Le pronostic vital est en jeu dès les premières heures de l’infection. La mortalité reste élevée malgré une prise en charge optimale. Une étude allemande portant sur 86 patients sur une période de 15 ans a montré une mortalité de 16 %, ce qui reste considérable. (9)

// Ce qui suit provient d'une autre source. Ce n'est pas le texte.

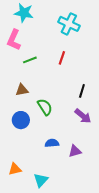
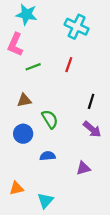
blue semicircle: (52, 143) -> (48, 156), moved

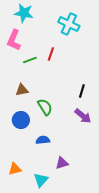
red line: (69, 65) -> (51, 54), moved
purple triangle: (83, 168) -> (62, 163), moved

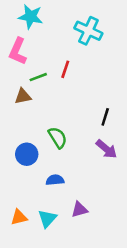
brown triangle: (22, 90) -> (23, 96), moved
cyan triangle: (41, 180) -> (47, 219), moved

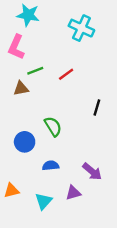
red line: (65, 69) -> (66, 74), moved, turned 35
purple arrow: (106, 149) -> (92, 171), moved
orange triangle: (19, 217) -> (12, 190), moved

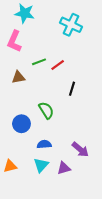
green line: (35, 71) -> (39, 62), moved
black line: (97, 107) -> (72, 89), moved
cyan triangle: (44, 201) -> (41, 165), moved

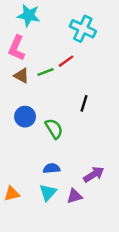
red line: (58, 65) -> (66, 61), moved
brown triangle: (18, 77) -> (21, 76), moved, turned 40
blue circle: (21, 124) -> (25, 117), moved
purple arrow: (80, 150) -> (94, 174), turned -72

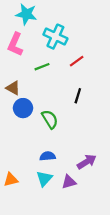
cyan cross: (83, 29) -> (55, 37), moved
red line: (66, 61) -> (77, 61), moved
brown triangle: (21, 76) -> (13, 88), moved

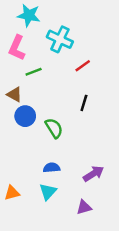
green line: (42, 67) -> (34, 72), moved
purple triangle: (69, 182) -> (84, 207), moved

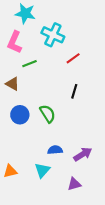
blue circle: (25, 116) -> (20, 115), moved
blue semicircle: (52, 168) -> (55, 150), moved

À distance, les séquelles fonctionnelles sont fréquentes. Une altération de la fonction sexuelle est rapportée dans 80 % des cas à un an, et des troubles urinaires dans 60 %. Dans la moitié des cas, les patients porteurs d’une stomie la conservent au-delà de cinq ans. Le retentissement psychologique et social est majeur, avec un isolement social durable rapporté chez un tiers des patients au-delà de cinq ans. (9)

Conclusion

La gangrène de Fournier est une pathologie rare, mais grave. Sa présentation trompeuse et son évolution rapide imposent une vigilance constante et une réactivité maximale. Le diagnostic doit être évoqué devant toute douleur périnéale inexpliquée et notamment lorsqu’elle est disproportionnée. La précocité du traitement conditionne le pronostic vital et fonctionnel. La prise en charge repose sur une étroite coordination entre les équipes de chirurgie, d’infectiologie, de réanimation. Au-delà de la survie, la qualité de vie des patients à long terme doit être anticipée et intégrée dans une stratégie de soins globale.

Références

  1. Radcliffe RS, Khan MA. Mortality associated with Fournier’s gangrene remains unchanged over 25 years. BJU Int. 2020;125(4):610-6.
  2. Sorensen MD, Krieger JN. Fournier’s Gangrene: Epidemiology and Outcomes in the General US Population. Urol Int. 2016;97(3):249-59.
  3. Eke N. Fournier’s gangrene: a review of 1726 cases. Br J Surg. 2000;87(6):718-28.
  4. Huang KF, Hung MH, Lin YS, Lu CL, Liu C, Chen CC, et al. Independent predictors of mortality for necrotizing fasciitis: a retrospective analysis in a single institution. J Trauma. 2011;71(2):467-73; discussion 73.
  5. Fernando SM, Tran A, Cheng W, Rochwerg B, Kyeremanteng K, Seely AJE, et al. Necrotizing Soft Tissue Infection: Diagnostic Accuracy of Physical Examination, Imaging, and LRINEC Score: A Systematic Review and Meta-Analysis. Ann Surg. 2019;269(1):58-65.
  6. Ortega Ferrete A, López E, Juez Sáez LD, García-Pérez JC, Ocaña J, Ballestero A, et al. Fournier’s gangrene and fecal diversion. When, in which patients, and what type should I perform? Langenbecks Arch Surg. 2023;408(1):428.
  7. Wilkinson D, Doolette D. Hyperbaric oxygen treatment and survival from necrotizing soft tissue infection. Arch Surg. 2004;139(12):1339-45.
  8. George ME, Rueth NM, Skarda DE, Chipman JG, Quickel RR, Beilman GJ. Hyperbaric oxygen does not improve outcome in patients with necrotizing soft tissue infection. Surg Infect (Larchmt). 2009;10(1):21-8.
  9. Czymek R, Kujath P, Bruch HP, Pfeiffer D, Nebrig M, Seehofer D, et al. Treatment, outcome and quality of life after Fournier’s gangrene: a multicentre study. Colorectal Dis. 2013;15(12):1529-36.